The minutes made it clear that several of the voting members are very concerned about oil prices and a global slowdown but agree (as of January) that it is still too early to determine if they will be prolonged enough to impact our economy on more than a short term basis. Several discussed the possibility of oil stabilizing and moving back towards higher levels later in the year. Overall, they expected other central banks to continue to tighten.
Basically, MBS had little reaction to this release. The reason why is that we have heard from Janet Yellen this month (twice) and she pretty much already addressed these concerns while testifying before Congressional committees. We have also heard from numerous other “talking feds” that have spewed the same concerns that are the minutes.
What’s on the agenda for this week?
MBS will be trading in a very narrow range all week until Thursday and Friday’s domestic economic data. If Oil remains fairly stable then there is zero upside for pricing. It will take Oil to make a run sub-$29 for any real rally for pricing. And while there has certainly been that type of volatility recently, it appears that the Russian/Saudi deal has put a floor on Oil which is something we did not have the last time we broke below $29.
The Big 3
The following three items will garner the most attention from long bond traders this week (1) Oil, (2) GDP and (3) Durable Goods.
(1) Oil: Leveled off last week and if that bottom holds this week, we could see some of that premium get lifted out of MBS. Remember, Oil is really being treated as a proxy for Fed interest rate moves by bond traders.
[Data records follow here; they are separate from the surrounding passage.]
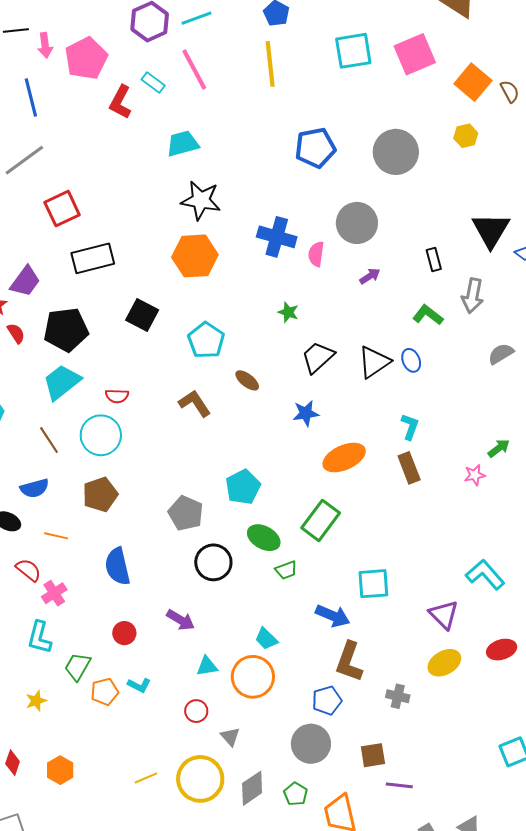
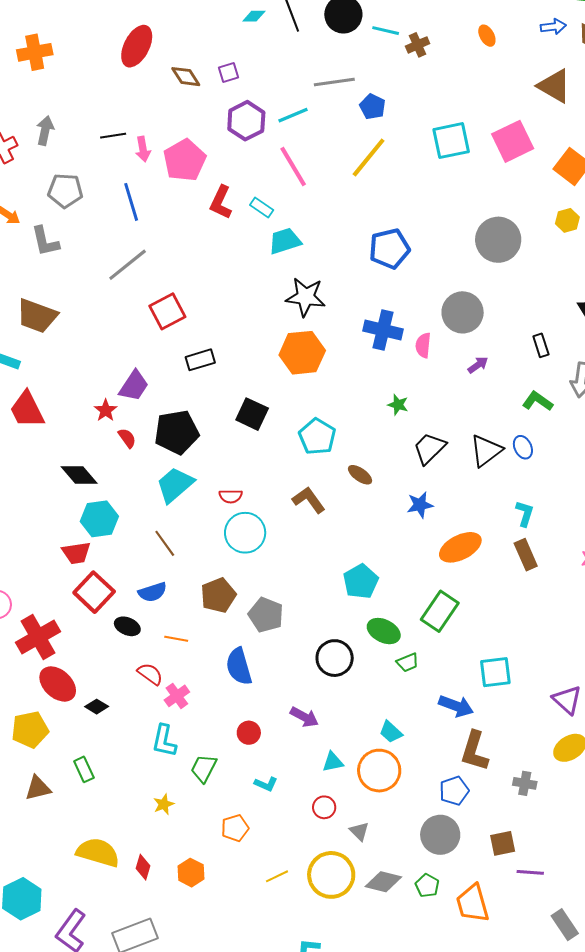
yellow line: (270, 64) -> (369, 157), turned 48
cyan rectangle: (153, 83) -> (262, 207), moved
blue pentagon: (315, 148) -> (389, 249), moved
black rectangle: (93, 258) -> (200, 360), size x0.7
cyan circle: (101, 435) -> (245, 533), moved
gray pentagon: (186, 513) -> (266, 615), moved
orange pentagon: (105, 692) -> (235, 828), moved
gray diamond: (252, 788) -> (383, 882), turned 51

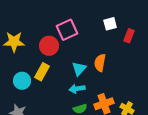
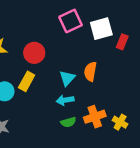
white square: (110, 24) -> (101, 29), size x1.5
pink square: (67, 30) -> (71, 21), moved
(2) GDP: We will get the first revision to the previously released 4th quarter. The expectation is that it will remain positive but that the original reading could be almost cut in half. While this is trailing data, the size of the revision upward or downward can have a big impact on pricing this week.
(3) Durable Goods: The very volatile and rocky GDP data is expected to flip-flop and make some positive gains.
Inflation? Last week saw an increase in PPI and CPI but this week will be the Core PCE YOY reading which is supposedly what the Fed pays the most attention to. The market is expecting the YOY reading to drop from 1.4% down to 1.2%.
Treasury Auctions this Week
02/23 2 year note
02/24 5 year note
02/25 7 year note
The Talking Fed
02/23 Fed Vice Chair Stanley Fischer
02/24 Jeffrey Lacker, Rob Kaplan, James Bullard
02/25 Dennis Lockhart, John Williams
02/26 Jerome Powell, Lael Brainard
Across the Pond
There is a lot of data out of the Eurozone this week which is supposed to give traders an idea on what kind and how much stimulus is needed by the ECB. The weaker this data is, the better it is for bonds.
As expected, MBS have “hugged” the 10 day moving average all day as there was no domestic data to impact pricing. Bottom line: MBS had nowhere to go but down, but thankfully there is still very strong support which is preventing any major sell-off.
Texas Tea, Black Gold
The Secretary General of OPEC said that now both OPEC and non-cartel countries are willing to cooperate to find a solution to plunging oil prices. While there is no new agreements nor policy (and could turn out to be nothing in the long run), it did give oil a little lift to close above $31. Once it gets closer to $34, MBS will start to sell off materially, so this will need to be watched.
Across the Pond
Not everything is bad in the Eurozone. While the market is fixated on all of the “Brexit” news (they’re not going to leave, folks) we actually got some halfway decent news. The Markit (a non-official report) showed PMI Services at 53.0 and PMI Manufacturing at 51.0. Both were a little lighter than expectations but both were above 50 which is expansionary.
On Deck for Tomorrow
Case-Shiller Home Price Index, Existing Home Sales, Consumer Confidence, Richmond Fed and a 2 year note auction.